Movie Review: DOWNTON ABBEY (2019)
Review by Josie Grillas
Downton Abbey is a sumptuous period film that is an homage to the fans and the television series. From the first stirring chords of its iconic theme song, viewers are immediately drawn back into the lives of the Crawley family and their servants.
The film picks up about a year and a half after the television show left off, where we find the household anxiously anticipating a royal visit from King George V and Queen Mary. This plot allows the producers and writers to take us to the pinnacle of British aristocratic society that had previously only been glimpsed during the fourth series’ special episode. This was risky and could have turned ridiculous if the film had chosen to center more on the monarchs, but Downton Abbey escaped this fate by keeping the focus on how the characters we know and love handle the visit. The film also provides ample new characters and subplots to hold our interest before we say our final farewell to Downton.
Great care was obviously taken to ensure that each character’s storyline and “happy ending” remains true to the series and to our sense of who they are as individuals. The Dowager Lady Grantham still has an endless cache of quips and set-downs while sparring with her family, especially with Isobel Crawley who is now Lady Merton. Tom Branson has carved a permanent place for himself as a member of the Crawley family and skillfully navigates the tension of being a political rebel living at the center of the social system he believes should be abolished. Lady Mary and Lady Edith’s relationship as sisters has grown from a quite vicious sibling rivalry into a respectful and warm friendship. The Earl and Countess of Grantham finally seem content with themselves and with their family. Turning to the characters below stairs, we see that they have weathered the societal shifts caused by the Great War to build fulfilling lives for themselves. There are charming glimpses of Mrs. Hughes’ and Mr. Carson’s married life; the Bates’ are loving parents; Daisy has transformed from a petty kitchen maid to a talented cook who wants to pursue all that life has to offer; even Mr. Barrow has been redeemed.

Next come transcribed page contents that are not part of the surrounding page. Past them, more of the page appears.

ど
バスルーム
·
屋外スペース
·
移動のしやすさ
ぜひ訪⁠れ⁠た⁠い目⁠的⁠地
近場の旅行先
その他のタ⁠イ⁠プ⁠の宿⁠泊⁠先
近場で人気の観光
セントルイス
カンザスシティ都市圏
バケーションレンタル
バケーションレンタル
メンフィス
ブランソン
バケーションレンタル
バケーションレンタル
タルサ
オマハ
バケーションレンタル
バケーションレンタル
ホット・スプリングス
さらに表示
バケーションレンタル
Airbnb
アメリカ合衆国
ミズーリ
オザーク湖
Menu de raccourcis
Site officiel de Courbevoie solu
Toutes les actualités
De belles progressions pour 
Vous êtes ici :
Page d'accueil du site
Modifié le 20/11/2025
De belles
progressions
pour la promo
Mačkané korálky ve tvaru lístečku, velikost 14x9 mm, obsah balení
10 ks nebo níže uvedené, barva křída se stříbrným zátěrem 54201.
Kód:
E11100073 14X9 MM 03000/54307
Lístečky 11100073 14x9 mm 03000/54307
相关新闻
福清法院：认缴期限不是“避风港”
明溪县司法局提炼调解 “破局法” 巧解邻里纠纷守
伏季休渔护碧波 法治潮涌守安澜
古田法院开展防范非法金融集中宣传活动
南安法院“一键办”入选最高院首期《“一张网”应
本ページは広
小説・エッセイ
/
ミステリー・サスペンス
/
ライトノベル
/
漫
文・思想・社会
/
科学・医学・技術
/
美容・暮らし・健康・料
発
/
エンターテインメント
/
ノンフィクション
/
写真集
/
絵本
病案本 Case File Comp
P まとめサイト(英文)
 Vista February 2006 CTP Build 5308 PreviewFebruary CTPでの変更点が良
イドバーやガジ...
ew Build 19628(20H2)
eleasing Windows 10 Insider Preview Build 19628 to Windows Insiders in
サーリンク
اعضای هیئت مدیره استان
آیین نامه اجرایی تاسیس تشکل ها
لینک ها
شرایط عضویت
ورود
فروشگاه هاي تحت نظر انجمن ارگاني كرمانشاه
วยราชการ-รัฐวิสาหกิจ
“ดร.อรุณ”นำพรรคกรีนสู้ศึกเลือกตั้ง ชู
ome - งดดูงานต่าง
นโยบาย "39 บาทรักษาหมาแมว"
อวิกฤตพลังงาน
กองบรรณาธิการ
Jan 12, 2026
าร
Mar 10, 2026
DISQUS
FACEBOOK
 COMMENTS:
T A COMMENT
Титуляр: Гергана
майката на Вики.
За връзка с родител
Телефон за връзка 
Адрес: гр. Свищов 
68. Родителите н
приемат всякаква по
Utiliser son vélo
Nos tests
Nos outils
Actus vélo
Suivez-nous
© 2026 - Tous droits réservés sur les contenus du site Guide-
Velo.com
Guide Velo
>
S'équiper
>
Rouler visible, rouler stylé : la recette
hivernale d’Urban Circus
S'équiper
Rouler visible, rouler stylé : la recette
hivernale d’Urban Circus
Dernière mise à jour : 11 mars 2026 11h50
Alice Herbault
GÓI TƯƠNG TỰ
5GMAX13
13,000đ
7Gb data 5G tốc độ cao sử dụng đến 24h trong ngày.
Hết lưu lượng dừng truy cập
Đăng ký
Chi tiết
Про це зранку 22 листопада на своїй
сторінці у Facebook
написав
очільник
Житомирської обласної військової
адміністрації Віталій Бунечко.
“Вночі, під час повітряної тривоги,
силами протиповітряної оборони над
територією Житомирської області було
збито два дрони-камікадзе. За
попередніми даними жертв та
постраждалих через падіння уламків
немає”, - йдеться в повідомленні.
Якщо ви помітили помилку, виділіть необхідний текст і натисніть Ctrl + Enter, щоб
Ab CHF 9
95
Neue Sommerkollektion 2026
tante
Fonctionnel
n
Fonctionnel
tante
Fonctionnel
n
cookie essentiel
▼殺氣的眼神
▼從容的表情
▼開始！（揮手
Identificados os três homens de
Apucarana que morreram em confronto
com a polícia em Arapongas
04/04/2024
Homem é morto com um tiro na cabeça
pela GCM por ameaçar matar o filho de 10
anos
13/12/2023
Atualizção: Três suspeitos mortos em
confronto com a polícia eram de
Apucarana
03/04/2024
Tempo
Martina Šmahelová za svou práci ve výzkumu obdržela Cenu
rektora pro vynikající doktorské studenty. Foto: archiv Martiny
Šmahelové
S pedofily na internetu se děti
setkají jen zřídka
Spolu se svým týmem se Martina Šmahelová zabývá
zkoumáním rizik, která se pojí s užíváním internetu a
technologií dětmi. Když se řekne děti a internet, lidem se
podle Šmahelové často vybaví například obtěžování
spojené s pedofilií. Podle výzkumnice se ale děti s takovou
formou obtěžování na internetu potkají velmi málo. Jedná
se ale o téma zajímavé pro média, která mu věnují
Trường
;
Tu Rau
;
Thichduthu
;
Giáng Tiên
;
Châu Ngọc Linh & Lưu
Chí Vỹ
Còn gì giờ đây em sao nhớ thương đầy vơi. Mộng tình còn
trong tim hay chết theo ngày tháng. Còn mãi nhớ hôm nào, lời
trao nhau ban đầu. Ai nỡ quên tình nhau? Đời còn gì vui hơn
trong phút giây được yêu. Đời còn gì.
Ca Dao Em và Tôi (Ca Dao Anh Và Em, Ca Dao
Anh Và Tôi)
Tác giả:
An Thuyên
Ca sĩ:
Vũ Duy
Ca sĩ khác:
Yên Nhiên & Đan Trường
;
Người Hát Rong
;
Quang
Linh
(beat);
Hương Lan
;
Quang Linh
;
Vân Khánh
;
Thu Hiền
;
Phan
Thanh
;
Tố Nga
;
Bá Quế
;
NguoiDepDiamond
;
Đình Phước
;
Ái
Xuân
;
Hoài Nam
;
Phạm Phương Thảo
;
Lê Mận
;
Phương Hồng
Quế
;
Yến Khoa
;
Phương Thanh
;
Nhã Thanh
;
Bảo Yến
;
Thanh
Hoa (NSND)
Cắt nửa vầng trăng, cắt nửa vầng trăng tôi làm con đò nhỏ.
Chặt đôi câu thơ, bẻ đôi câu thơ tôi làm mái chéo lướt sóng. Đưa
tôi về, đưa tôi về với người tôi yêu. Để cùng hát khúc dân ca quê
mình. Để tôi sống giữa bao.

For fans of the series and of period dramas in general, Julian Fellowes once again delivers an immensely satisfying experience. Downton Abbey portrays the etiquette and social customs of the British landed elite at the beginning of the modern era with amazing attention to detail, gorgeous costuming, and some truly breathtaking pieces of cinematography.
This movie functions fairly well as a standalone film that new and old fans alike should love. There is a little bit of something for everyone: mystery, drama, intrigue, romance, and two surprisingly hilarious curtsy jokes. Highly recommended!